Pour mener ses travaux sur les acariens, le groupe de recherche a étudié des échantillons d'épiderme prélevés sur des patients atteints de vitiligo et des volontaires qui ne l'étaient pas, qu'il a exposé dans les deux cas à des acariens. Cette mise en contact a provoqué pour tous les échantillons la sécrétion de molécules d'inflammation et une hausse de la concentration en protéases. Plus la quantité d'acariens utilisée était élevée, plus ces quantités augmentaient. Une protéase produite par l'acarien en particulier a entraîné "le détachement des mélanocytes", et donc des pertes de pigmentations, pointe Méri Tulic.

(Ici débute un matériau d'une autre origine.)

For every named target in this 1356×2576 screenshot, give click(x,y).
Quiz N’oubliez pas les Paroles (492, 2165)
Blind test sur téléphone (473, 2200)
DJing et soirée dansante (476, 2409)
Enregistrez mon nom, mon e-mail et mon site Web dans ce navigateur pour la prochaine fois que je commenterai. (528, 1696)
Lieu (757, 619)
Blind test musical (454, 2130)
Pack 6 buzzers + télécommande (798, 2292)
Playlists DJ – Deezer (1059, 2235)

Une réaction bien plus vive chez les patients atteints de vitiligo que les autres. "Si ce phénomène a été observé dans tous les échantillons, il était environ cent fois plus important dans ceux issus de patients atteints de vitiligo qu’avec les prélèvements de peaux non malades", explique la chercheuse. "Il y aurait donc une susceptibilité accrue de certaines peaux aux acariens, avec des jonctions cellulaires plus fragiles au niveau de l’épiderme et un système immunitaire plus réactif." Les scientifiques cherchent désormais à savoir si les patients allergiques aux acariens seraient "particulièrement vulnérables au vitiligo", et risquent donc davantage de contracter cette maladie, qui plus est "sous une forme plus sévère".

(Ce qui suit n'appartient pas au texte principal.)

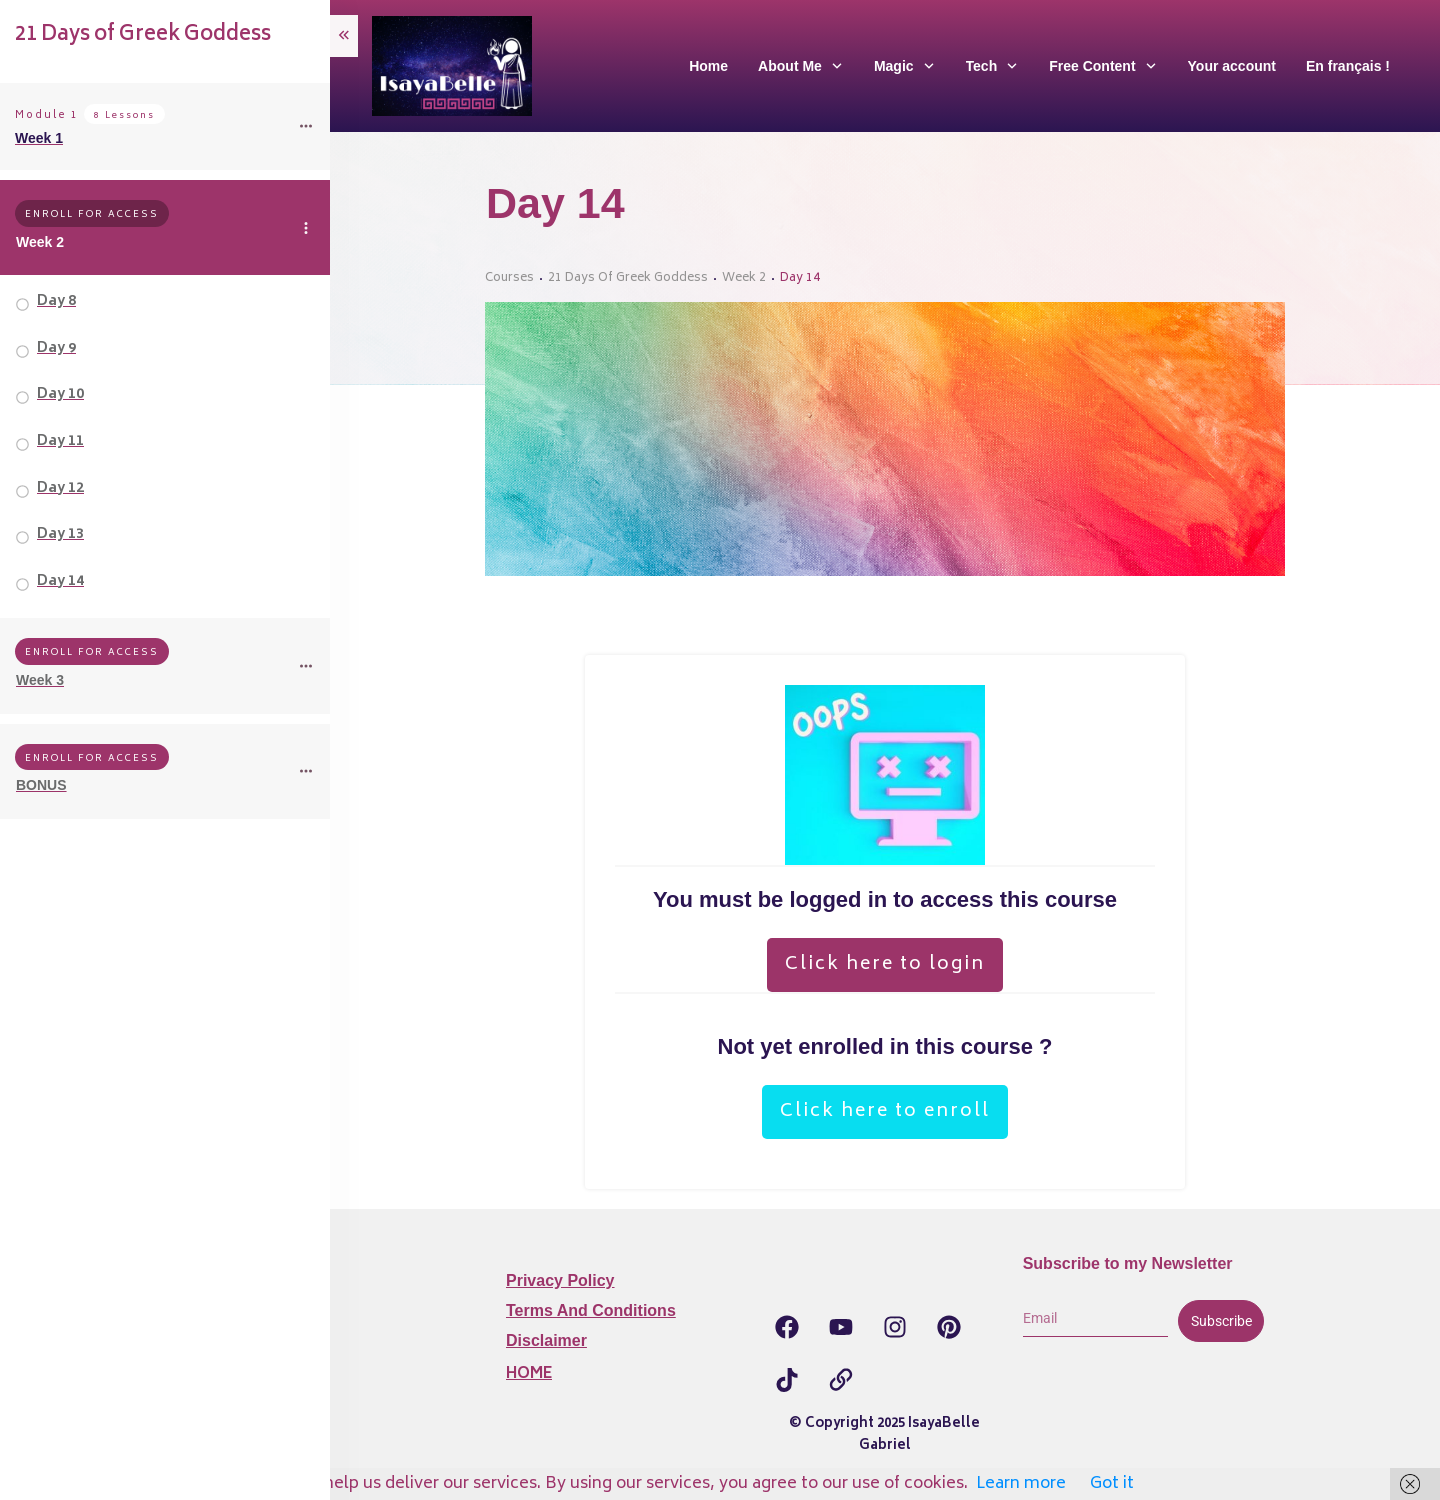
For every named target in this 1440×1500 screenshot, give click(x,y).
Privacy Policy (560, 1280)
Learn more (1021, 1484)
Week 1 (39, 138)
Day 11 (60, 441)
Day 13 (60, 534)
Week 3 (40, 680)
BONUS (41, 785)
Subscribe (1221, 1321)
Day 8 (56, 301)
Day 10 (60, 394)
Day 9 (56, 348)
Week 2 (40, 242)
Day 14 (60, 581)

Partant de ces résultats, l'équipe de recherches s'est aussi penchée sur des solutions pour protéger au mieux l'épiderme des effets des acariens. Selon elle, l'utilisation d'une crème à base de céramides, "des lipides naturellement présents dans la peau et importants pour le fonctionnement normal de la barrière cutanée", serait efficace.
Appliquée après un contact avec les arachnides, elle permet de réduire les inflations et la perte des mélanocytes, et ainsi de "consolid(er) la barrière cutanée", appuie la chercheuse. D'après ces travaux, cette crème pourrait plus largement être utilisée par les patients pour limiter la progression de la pathologie et éviter les rechutes, s'ils ont bénéficié d'un traitement permettant de repigmenter les lésions.